But a new study by Professor David Holtgrave (Johns Hopkins Bloomberg School of Public Health) in this week's PLoS Medicine finds that testing only those people at high risk of HIV, rather than offering everybody a test, would be a better strategy for diagnosing HIV infections and for helping to stop the spread of the virus.
About a quarter of a million people in the US do not realize they are infected with HIV. Because they are unaware of their infection, they don't get the medicines they need to stay healthy, and they may also be transmitting HIV to others unwittingly. The CDC hopes that its new recommendations on opt-out testing will allow health professionals to reach more of these people.

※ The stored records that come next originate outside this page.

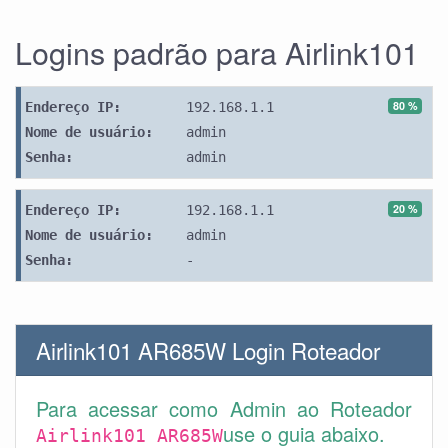
Logins padrão para Airlink101
80 %
Endereço IP:
192.168.1.1
Nome de usuário:
admin
Senha:
admin
20 %
Endereço IP:
192.168.1.1
Nome de usuário:
admin
Senha:
-
Airlink101 AR685W Login Roteador
Para acessar como Admin ao Roteador
use o guia abaixo.
Airlink101 AR685W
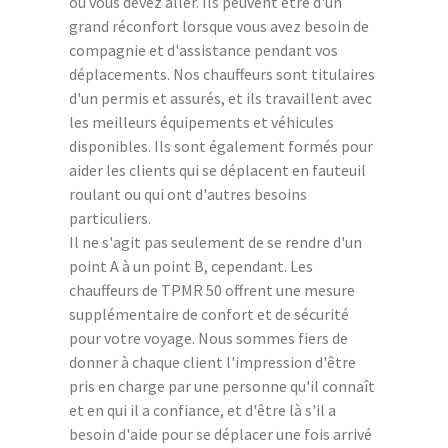
où vous devez aller. Ils peuvent être d'un
grand réconfort lorsque vous avez besoin de
compagnie et d'assistance pendant vos
déplacements. Nos chauffeurs sont titulaires
d'un permis et assurés, et ils travaillent avec
les meilleurs équipements et véhicules
disponibles. Ils sont également formés pour
aider les clients qui se déplacent en fauteuil
roulant ou qui ont d'autres besoins
particuliers.
Il ne s'agit pas seulement de se rendre d'un
point A à un point B, cependant. Les
chauffeurs de TPMR 50 offrent une mesure
supplémentaire de confort et de sécurité
pour votre voyage. Nous sommes fiers de
donner à chaque client l'impression d'être
pris en charge par une personne qu'il connaît
et en qui il a confiance, et d'être là s'il a
besoin d'aide pour se déplacer une fois arrivé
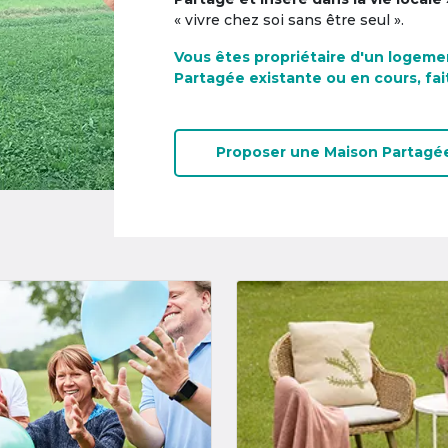
« vivre chez soi sans être seul ».
Vous êtes propriétaire d'un logeme
Partagée existante ou en cours, fai
Proposer une
Maison Partagé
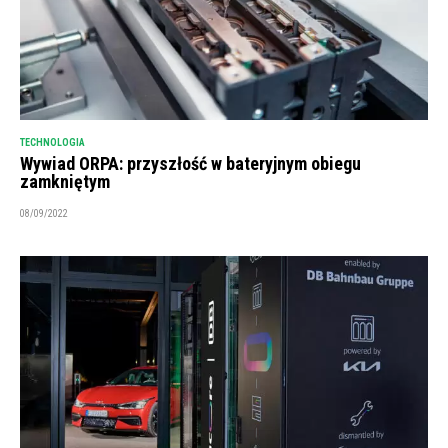
TECHNOLOGIA
Wywiad ORPA: przyszłość w bateryjnym obiegu
zamkniętym
08/09/2022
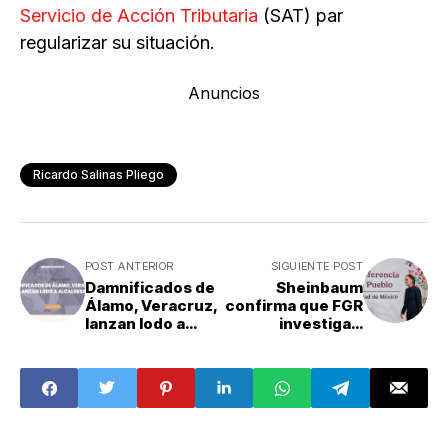
Servicio de Acción Tributaria
(SAT) par
regularizar su situación.
Anuncios
Ricardo Salinas Pliego
POST ANTERIOR
SIGUIENTE POST
Damnificados de
Sheinbaum
Álamo, Veracruz,
confirma que FGR
lanzan lodo a
investiga a
alcaldesa
empresarios
estadounidenses
por huachicol
fiscal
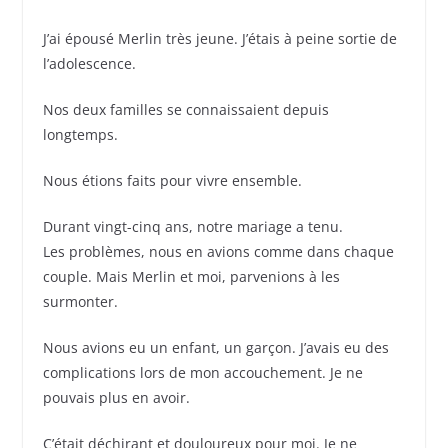
J’ai épousé Merlin très jeune. J’étais à peine sortie de
l’adolescence.
Nos deux familles se connaissaient depuis
longtemps.
Nous étions faits pour vivre ensemble.
Durant vingt-cinq ans, notre mariage a tenu.
Les problèmes, nous en avions comme dans chaque
couple. Mais Merlin et moi, parvenions à les
surmonter.
Nous avions eu un enfant, un garçon. J’avais eu des
complications lors de mon accouchement. Je ne
pouvais plus en avoir.
C’était déchirant et douloureux pour moi. Je ne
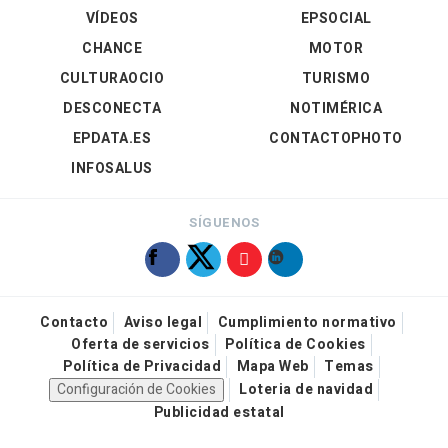
VÍDEOS
EPSOCIAL
CHANCE
MOTOR
CULTURAOCIO
TURISMO
DESCONECTA
NOTIMÉRICA
EPDATA.ES
CONTACTOPHOTO
INFOSALUS
SÍGUENOS
Contacto
Aviso legal
Cumplimiento normativo
Oferta de servicios
Política de Cookies
Política de Privacidad
Mapa Web
Temas
Configuración de Cookies
Loteria de navidad
Publicidad estatal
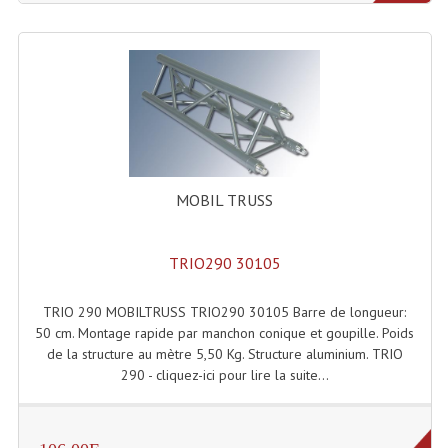
Angles Structure SC150
Angles Structure SD250
Angles Structure TRIO290
Angles Structure Triodéco
Angles Trio Steel Acier
MOBIL TRUSS
Cercle Monotube
TRIO290 30105
Cercle Struct Carrée 290
Cercle Struct SCC Carre
TRIO 290 MOBILTRUSS TRIO290 30105 Barre de longueur:
50 cm. Montage rapide par manchon conique et goupille. Poids
Cercle Struct Triangulaire290
de la structure au mètre 5,50 Kg. Structure aluminium. TRIO
290 - cliquez-ici pour lire la suite...
Crochets Et Accessoires
Embases Pour Structure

In order to assess the potential costs and public health impact of the CDC recommendations, Professor Holtgrave used two standard research techniques (cost effectiveness analysis and scenario analysis) to compare opt-out testing with "targeted counseling and testing."Â In targeted testing, health professionals focus their efforts on those who are at increased risk of being HIV positive (e.g. patients attending sexual health clinics, drug treatment centers, or clinics in prisons). Such patients are offered counseling before the test, to assess their actual risk of HIV and to discuss what would happen in the event that the HIV test comes back positive. During counseling, people are also given advice on steps they can take to stay HIV negative if their test comes back negative, and to prevent infecting others if their test comes back positive.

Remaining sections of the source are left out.